WHAT YOU SHOULD DO – Set down, exactly as written, every line from the one containing "confirmer votre acceptation." through the end of the listing.

RECORDS FOR PROCESSING –

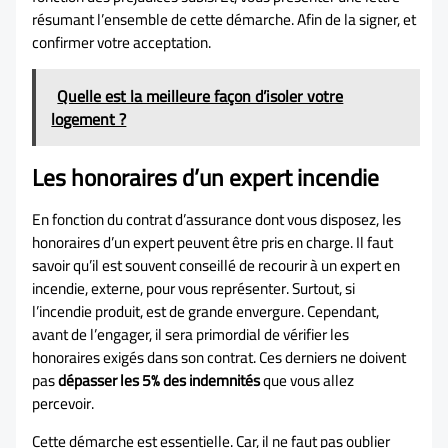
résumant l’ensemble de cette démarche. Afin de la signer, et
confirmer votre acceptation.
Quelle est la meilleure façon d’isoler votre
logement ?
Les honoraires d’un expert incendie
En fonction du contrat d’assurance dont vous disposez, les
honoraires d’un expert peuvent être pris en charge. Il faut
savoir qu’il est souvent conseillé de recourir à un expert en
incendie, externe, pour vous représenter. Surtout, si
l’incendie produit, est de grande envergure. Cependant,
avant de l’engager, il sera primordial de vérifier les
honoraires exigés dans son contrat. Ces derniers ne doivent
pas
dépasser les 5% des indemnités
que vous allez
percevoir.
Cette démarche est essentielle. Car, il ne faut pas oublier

OUTPUT OF THE TASK –
confirmer votre acceptation.
Quelle est la meilleure façon d’isoler votre
logement ?
Les honoraires d’un expert incendie
En fonction du contrat d’assurance dont vous disposez, les
honoraires d’un expert peuvent être pris en charge. Il faut
savoir qu’il est souvent conseillé de recourir à un expert en
incendie, externe, pour vous représenter. Surtout, si
l’incendie produit, est de grande envergure. Cependant,
avant de l’engager, il sera primordial de vérifier les
honoraires exigés dans son contrat. Ces derniers ne doivent
pas
dépasser les 5% des indemnités
que vous allez
percevoir.
Cette démarche est essentielle. Car, il ne faut pas oublier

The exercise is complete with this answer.